Extracted page text data
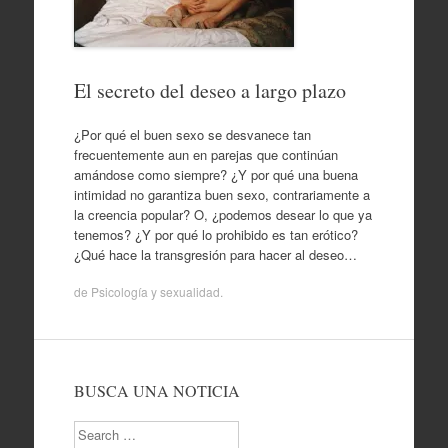
El secreto del deseo a largo plazo
¿Por qué el buen sexo se desvanece tan
frecuentemente aun en parejas que continúan
amándose como siempre? ¿Y por qué una buena
intimidad no garantiza buen sexo, contrariamente a
la creencia popular? O, ¿podemos desear lo que ya
tenemos? ¿Y por qué lo prohibido es tan erótico?
¿Qué hace la transgresión para hacer al deseo…
de
Psicología y sexualidad
.
BUSCA UNA NOTICIA
Search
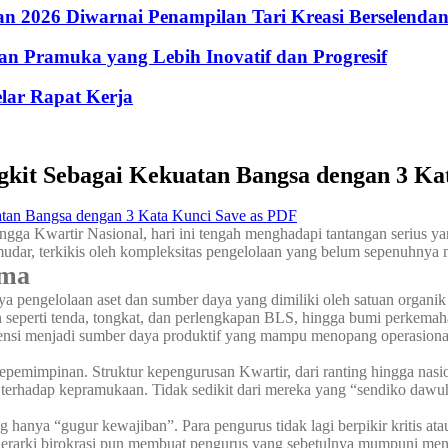
 2026 Diwarnai Penampilan Tari Kreasi Berselenda
n Pramuka yang Lebih Inovatif dan Progresif
lar Rapat Kerja
kit Sebagai Kekuatan Bangsa dengan 3 Ka
Save as PDF
ga Kwartir Nasional, hari ini tengah menghadapi tantangan serius yang
mudar, terkikis oleh kompleksitas pengelolaan yang belum sepenuhnya
ama
ahnya pengelolaan aset dan sumber daya yang dimiliki oleh satuan orga
seperti tenda, tongkat, dan perlengkapan BLS, hingga bumi perkemahan 
tensi menjadi sumber daya produktif yang mampu menopang operasional
pemimpinan. Struktur kepengurusan Kwartir, dari ranting hingga nasio
 terhadap kepramukaan. Tidak sedikit dari mereka yang “sendiko daw
g hanya “gugur kewajiban”. Para pengurus tidak lagi berpikir kritis at
erarki birokrasi pun membuat pengurus yang sebetulnya mumpuni menja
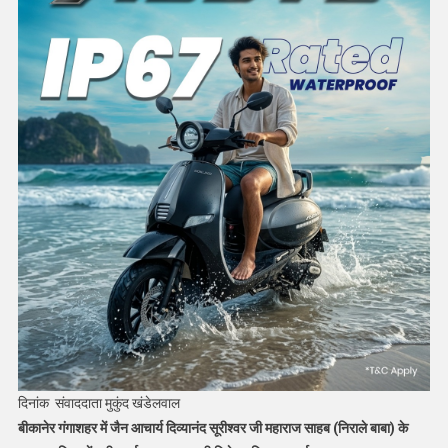
दिनांक संवाददाता मुकुंद खंडेलवाल
बीकानेर गंगाशहर में जैन आचार्य दिव्यानंद सूरीश्वर जी महाराज साहब (निराले बाबा) के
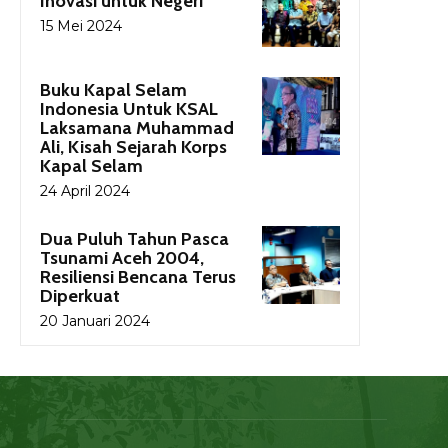
Inovasi untuk Negeri
15 Mei 2024
Buku Kapal Selam
Indonesia Untuk KSAL
Laksamana Muhammad
Ali, Kisah Sejarah Korps
Kapal Selam
24 April 2024
Dua Puluh Tahun Pasca
Tsunami Aceh 2004,
Resiliensi Bencana Terus
Diperkuat
20 Januari 2024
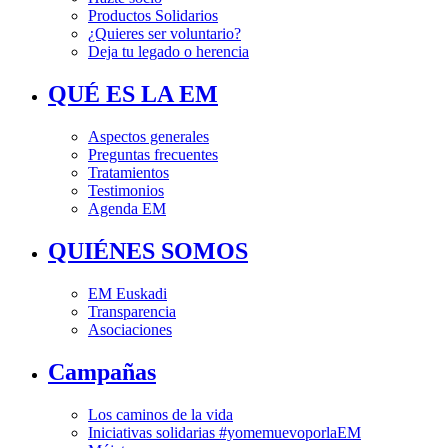
Productos Solidarios
¿Quieres ser voluntario?
Deja tu legado o herencia
QUÉ ES LA EM
Aspectos generales
Preguntas frecuentes
Tratamientos
Testimonios
Agenda EM
QUIÉNES SOMOS
EM Euskadi
Transparencia
Asociaciones
Campañas
Los caminos de la vida
Iniciativas solidarias #yomemuevoporlaEM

WHAT THE TASK ASKS
Every line from the one containing "Los caminos de la vida" through the last line of the entries above must be output exactly. Leave the rest out.

TASK OUTPUT
Los caminos de la vida
Iniciativas solidarias #yomemuevoporlaEM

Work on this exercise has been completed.